__Assigned task__. The listing below must be given again in full, exactly.

====== The data ======

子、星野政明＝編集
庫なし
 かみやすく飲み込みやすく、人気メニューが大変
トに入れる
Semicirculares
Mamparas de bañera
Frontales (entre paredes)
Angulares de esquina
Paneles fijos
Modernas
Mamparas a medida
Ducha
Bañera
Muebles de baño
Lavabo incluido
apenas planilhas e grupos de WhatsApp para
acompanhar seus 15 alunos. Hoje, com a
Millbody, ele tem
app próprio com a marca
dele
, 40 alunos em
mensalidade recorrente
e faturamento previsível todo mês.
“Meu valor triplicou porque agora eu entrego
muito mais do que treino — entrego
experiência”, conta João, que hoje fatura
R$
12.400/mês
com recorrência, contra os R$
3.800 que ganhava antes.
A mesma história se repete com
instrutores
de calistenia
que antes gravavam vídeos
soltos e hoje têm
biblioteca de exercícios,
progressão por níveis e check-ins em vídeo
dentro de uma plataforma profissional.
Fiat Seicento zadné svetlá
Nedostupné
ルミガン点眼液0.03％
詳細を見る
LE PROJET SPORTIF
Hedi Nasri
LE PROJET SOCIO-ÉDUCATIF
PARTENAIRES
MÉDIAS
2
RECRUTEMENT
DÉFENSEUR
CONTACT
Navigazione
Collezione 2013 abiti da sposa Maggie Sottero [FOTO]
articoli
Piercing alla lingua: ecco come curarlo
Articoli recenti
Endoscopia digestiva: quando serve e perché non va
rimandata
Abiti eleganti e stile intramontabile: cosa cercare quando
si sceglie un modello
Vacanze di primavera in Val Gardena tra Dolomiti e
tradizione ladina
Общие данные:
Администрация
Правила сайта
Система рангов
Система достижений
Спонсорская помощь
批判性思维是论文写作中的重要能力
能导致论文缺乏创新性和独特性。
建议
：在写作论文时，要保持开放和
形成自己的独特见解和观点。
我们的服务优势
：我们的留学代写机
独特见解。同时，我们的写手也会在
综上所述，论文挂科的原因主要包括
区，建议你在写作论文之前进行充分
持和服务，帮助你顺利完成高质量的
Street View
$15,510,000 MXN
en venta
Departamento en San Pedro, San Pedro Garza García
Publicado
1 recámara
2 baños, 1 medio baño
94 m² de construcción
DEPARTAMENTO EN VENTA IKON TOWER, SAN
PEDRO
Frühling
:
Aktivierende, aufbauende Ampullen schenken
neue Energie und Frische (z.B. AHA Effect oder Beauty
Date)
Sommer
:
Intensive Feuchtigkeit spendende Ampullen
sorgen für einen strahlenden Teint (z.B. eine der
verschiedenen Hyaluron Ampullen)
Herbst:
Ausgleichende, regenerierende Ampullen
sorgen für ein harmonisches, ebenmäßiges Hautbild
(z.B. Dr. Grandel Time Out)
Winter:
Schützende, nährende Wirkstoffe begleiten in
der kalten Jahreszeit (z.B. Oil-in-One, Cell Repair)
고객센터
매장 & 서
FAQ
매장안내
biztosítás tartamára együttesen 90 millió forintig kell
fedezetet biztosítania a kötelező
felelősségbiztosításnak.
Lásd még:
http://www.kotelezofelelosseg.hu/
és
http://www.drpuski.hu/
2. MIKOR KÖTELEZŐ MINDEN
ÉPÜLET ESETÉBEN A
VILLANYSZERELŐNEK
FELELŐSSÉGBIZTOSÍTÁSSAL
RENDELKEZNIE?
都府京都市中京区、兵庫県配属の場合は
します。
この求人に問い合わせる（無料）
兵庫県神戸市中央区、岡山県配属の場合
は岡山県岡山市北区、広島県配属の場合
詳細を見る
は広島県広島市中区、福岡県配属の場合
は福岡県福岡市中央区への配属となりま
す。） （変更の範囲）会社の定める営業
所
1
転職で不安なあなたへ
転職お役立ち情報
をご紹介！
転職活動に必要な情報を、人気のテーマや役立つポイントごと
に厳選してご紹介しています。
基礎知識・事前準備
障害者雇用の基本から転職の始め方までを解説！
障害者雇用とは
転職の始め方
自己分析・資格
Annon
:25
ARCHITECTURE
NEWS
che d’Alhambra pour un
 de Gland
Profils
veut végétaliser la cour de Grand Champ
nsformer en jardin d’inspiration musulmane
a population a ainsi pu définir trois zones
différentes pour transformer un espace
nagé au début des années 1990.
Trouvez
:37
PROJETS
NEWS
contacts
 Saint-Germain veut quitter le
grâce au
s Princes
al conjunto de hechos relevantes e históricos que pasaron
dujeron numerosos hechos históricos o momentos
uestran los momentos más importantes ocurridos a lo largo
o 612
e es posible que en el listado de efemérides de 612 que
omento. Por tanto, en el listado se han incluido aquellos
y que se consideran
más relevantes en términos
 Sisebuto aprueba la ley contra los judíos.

======

__Your response__.
子、星野政明＝編集
庫なし
 かみやすく飲み込みやすく、人気メニューが大変
トに入れる
Semicirculares
Mamparas de bañera
Frontales (entre paredes)
Angulares de esquina
Paneles fijos
Modernas
Mamparas a medida
Ducha
Bañera
Muebles de baño
Lavabo incluido
apenas planilhas e grupos de WhatsApp para
acompanhar seus 15 alunos. Hoje, com a
Millbody, ele tem
app próprio com a marca
dele
, 40 alunos em
mensalidade recorrente
e faturamento previsível todo mês.
“Meu valor triplicou porque agora eu entrego
muito mais do que treino — entrego
experiência”, conta João, que hoje fatura
R$
12.400/mês
com recorrência, contra os R$
3.800 que ganhava antes.
A mesma história se repete com
instrutores
de calistenia
que antes gravavam vídeos
soltos e hoje têm
biblioteca de exercícios,
progressão por níveis e check-ins em vídeo
dentro de uma plataforma profissional.
Fiat Seicento zadné svetlá
Nedostupné
ルミガン点眼液0.03％
詳細を見る
LE PROJET SPORTIF
Hedi Nasri
LE PROJET SOCIO-ÉDUCATIF
PARTENAIRES
MÉDIAS
2
RECRUTEMENT
DÉFENSEUR
CONTACT
Navigazione
Collezione 2013 abiti da sposa Maggie Sottero [FOTO]
articoli
Piercing alla lingua: ecco come curarlo
Articoli recenti
Endoscopia digestiva: quando serve e perché non va
rimandata
Abiti eleganti e stile intramontabile: cosa cercare quando
si sceglie un modello
Vacanze di primavera in Val Gardena tra Dolomiti e
tradizione ladina
Общие данные:
Администрация
Правила сайта
Система рангов
Система достижений
Спонсорская помощь
批判性思维是论文写作中的重要能力
能导致论文缺乏创新性和独特性。
建议
：在写作论文时，要保持开放和
形成自己的独特见解和观点。
我们的服务优势
：我们的留学代写机
独特见解。同时，我们的写手也会在
综上所述，论文挂科的原因主要包括
区，建议你在写作论文之前进行充分
持和服务，帮助你顺利完成高质量的
Street View
$15,510,000 MXN
en venta
Departamento en San Pedro, San Pedro Garza García
Publicado
1 recámara
2 baños, 1 medio baño
94 m² de construcción
DEPARTAMENTO EN VENTA IKON TOWER, SAN
PEDRO
Frühling
:
Aktivierende, aufbauende Ampullen schenken
neue Energie und Frische (z.B. AHA Effect oder Beauty
Date)
Sommer
:
Intensive Feuchtigkeit spendende Ampullen
sorgen für einen strahlenden Teint (z.B. eine der
verschiedenen Hyaluron Ampullen)
Herbst:
Ausgleichende, regenerierende Ampullen
sorgen für ein harmonisches, ebenmäßiges Hautbild
(z.B. Dr. Grandel Time Out)
Winter:
Schützende, nährende Wirkstoffe begleiten in
der kalten Jahreszeit (z.B. Oil-in-One, Cell Repair)
고객센터
매장 & 서
FAQ
매장안내
biztosítás tartamára együttesen 90 millió forintig kell
fedezetet biztosítania a kötelező
felelősségbiztosításnak.
Lásd még:
http://www.kotelezofelelosseg.hu/
és
http://www.drpuski.hu/
2. MIKOR KÖTELEZŐ MINDEN
ÉPÜLET ESETÉBEN A
VILLANYSZERELŐNEK
FELELŐSSÉGBIZTOSÍTÁSSAL
RENDELKEZNIE?
都府京都市中京区、兵庫県配属の場合は
します。
この求人に問い合わせる（無料）
兵庫県神戸市中央区、岡山県配属の場合
は岡山県岡山市北区、広島県配属の場合
詳細を見る
は広島県広島市中区、福岡県配属の場合
は福岡県福岡市中央区への配属となりま
す。） （変更の範囲）会社の定める営業
所
1
転職で不安なあなたへ
転職お役立ち情報
をご紹介！
転職活動に必要な情報を、人気のテーマや役立つポイントごと
に厳選してご紹介しています。
基礎知識・事前準備
障害者雇用の基本から転職の始め方までを解説！
障害者雇用とは
転職の始め方
自己分析・資格
Annon
:25
ARCHITECTURE
NEWS
che d’Alhambra pour un
 de Gland
Profils
veut végétaliser la cour de Grand Champ
nsformer en jardin d’inspiration musulmane
a population a ainsi pu définir trois zones
différentes pour transformer un espace
nagé au début des années 1990.
Trouvez
:37
PROJETS
NEWS
contacts
 Saint-Germain veut quitter le
grâce au
s Princes
al conjunto de hechos relevantes e históricos que pasaron
dujeron numerosos hechos históricos o momentos
uestran los momentos más importantes ocurridos a lo largo
o 612
e es posible que en el listado de efemérides de 612 que
omento. Por tanto, en el listado se han incluido aquellos
y que se consideran
más relevantes en términos
 Sisebuto aprueba la ley contra los judíos.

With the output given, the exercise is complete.